Data Pre-processing and Visualization for Machine Learning Models

Natasha Sharma
Heartbeat
Published in
12 min readJun 7, 2018

--

The objective of data science projects is to make sense of data to people who are only interested in the insights of that data. There are multiple steps a Data Scientist/Machine Learning Engineer follows to provide these desired results. Data pre-processing (Cleaning, Formatting, Scaling, and Normalization) and data visualization through different plots are two very important steps that help in building machine learning models more accurately.

Introduction

The idea of this post is to explain these terms and their roles in machine learning modeling, and to discuss their impacts on various business applications.

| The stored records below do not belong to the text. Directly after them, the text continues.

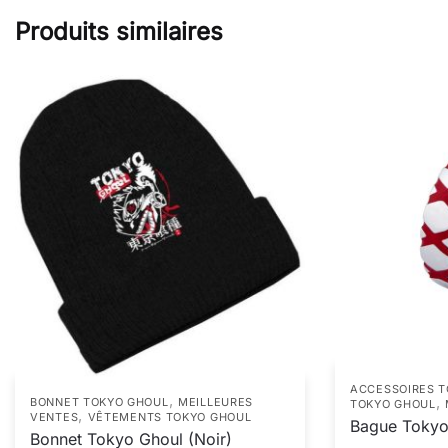
Produits similaires
ACCESSOIRES 
,
,
BONNET TOKYO GHOUL
MEILLEURES
TOKYO GHOUL
,
VENTES
VÊTEMENTS TOKYO GHOUL
Bague Tokyo
Bonnet Tokyo Ghoul (Noir)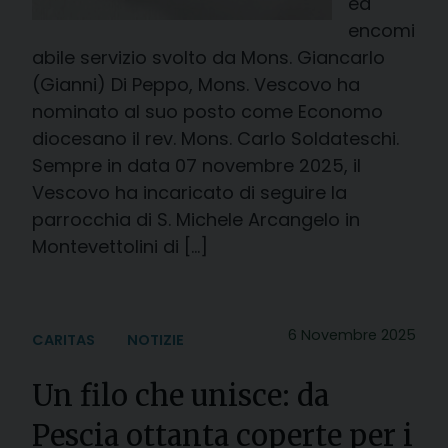
ed
encomi
abile servizio svolto da Mons. Giancarlo
(Gianni) Di Peppo, Mons. Vescovo ha
nominato al suo posto come Economo
diocesano il rev. Mons. Carlo Soldateschi.
Sempre in data 07 novembre 2025, il
Vescovo ha incaricato di seguire la
parrocchia di S. Michele Arcangelo in
Montevettolini di […]
6 Novembre 2025
CARITAS
NOTIZIE
Un filo che unisce: da
Pescia ottanta coperte per i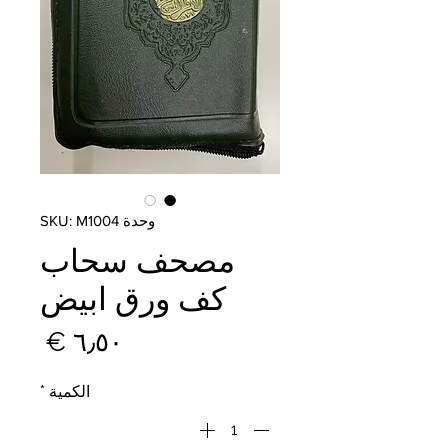
وحدة SKU: M1004
مصحف سحاب
كف ورق ابيض
السع
الكمية
*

We’ll be using the Chocolate Bar Dataset (sounds yummy, right?). This dataset includes chocolate ratings, origins, percentage of cocoa, and the variety of beans used and where the beans were grown.

The dataset has so much information—I bet most of you must be thinking, what should we do with this data and what kind of information can be obtained? There is a lot we can do with the data, but for this particular exercise, we’ll explore the data to answer the following questions, using different visualization tools like distribution plot, box plot, KDE, and violin plot:

  1. What is the average rating for blended and pure chocolates?
  2. Which countries produce the highest rated chocolates bars?
  3. Find the distribution of cocoa percentage throughout the dataset (different data points).

Before finding the answers to above questions, we need to perform some data preprocessing steps — cleaning, formatting, etc., in order to visualize the data more clearly.

Data Preparation: Cleaning & Formatting Data

The data pipeline starts with collecting the data and ends with communicating the results. The process is not as easy as it sounds. There are multiple steps involved — one of the most important step is data pre-processing.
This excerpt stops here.